■ REQUIRED WORK ■
Search the records for lines that contain the word "assurés". Copy them all.

■ MATERIAL SUPPLIED ■

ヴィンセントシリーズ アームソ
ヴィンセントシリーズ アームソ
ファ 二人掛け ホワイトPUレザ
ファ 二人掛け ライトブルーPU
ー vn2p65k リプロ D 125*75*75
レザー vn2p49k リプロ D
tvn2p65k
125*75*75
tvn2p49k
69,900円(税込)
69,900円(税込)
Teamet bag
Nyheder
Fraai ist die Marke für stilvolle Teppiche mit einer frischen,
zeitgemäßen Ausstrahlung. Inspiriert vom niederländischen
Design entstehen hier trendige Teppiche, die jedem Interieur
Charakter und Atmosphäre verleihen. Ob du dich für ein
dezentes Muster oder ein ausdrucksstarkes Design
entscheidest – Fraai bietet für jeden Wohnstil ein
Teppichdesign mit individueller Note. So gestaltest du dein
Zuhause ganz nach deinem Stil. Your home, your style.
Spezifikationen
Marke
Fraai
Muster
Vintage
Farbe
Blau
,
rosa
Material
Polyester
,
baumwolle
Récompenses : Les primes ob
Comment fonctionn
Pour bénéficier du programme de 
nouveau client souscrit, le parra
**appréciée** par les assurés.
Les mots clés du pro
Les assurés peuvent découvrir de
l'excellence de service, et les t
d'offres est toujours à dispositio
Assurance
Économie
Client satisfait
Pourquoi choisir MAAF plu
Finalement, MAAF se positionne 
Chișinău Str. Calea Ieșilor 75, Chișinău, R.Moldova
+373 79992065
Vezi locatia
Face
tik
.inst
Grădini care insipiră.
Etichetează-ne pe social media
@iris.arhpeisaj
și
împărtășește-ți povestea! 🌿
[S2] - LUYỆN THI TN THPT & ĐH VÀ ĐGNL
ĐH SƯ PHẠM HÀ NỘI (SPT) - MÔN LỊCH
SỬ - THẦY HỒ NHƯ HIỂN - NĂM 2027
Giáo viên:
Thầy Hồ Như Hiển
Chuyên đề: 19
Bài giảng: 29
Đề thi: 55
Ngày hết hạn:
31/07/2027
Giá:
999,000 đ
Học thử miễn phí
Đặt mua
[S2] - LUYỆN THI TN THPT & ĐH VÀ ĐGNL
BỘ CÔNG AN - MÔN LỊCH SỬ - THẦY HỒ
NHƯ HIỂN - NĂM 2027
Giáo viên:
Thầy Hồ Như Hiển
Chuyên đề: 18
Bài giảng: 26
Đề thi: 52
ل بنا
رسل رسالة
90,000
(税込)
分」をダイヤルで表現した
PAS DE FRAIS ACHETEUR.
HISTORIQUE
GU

■ SOLUTION ■
**appréciée** par les assurés.
Les assurés peuvent découvrir de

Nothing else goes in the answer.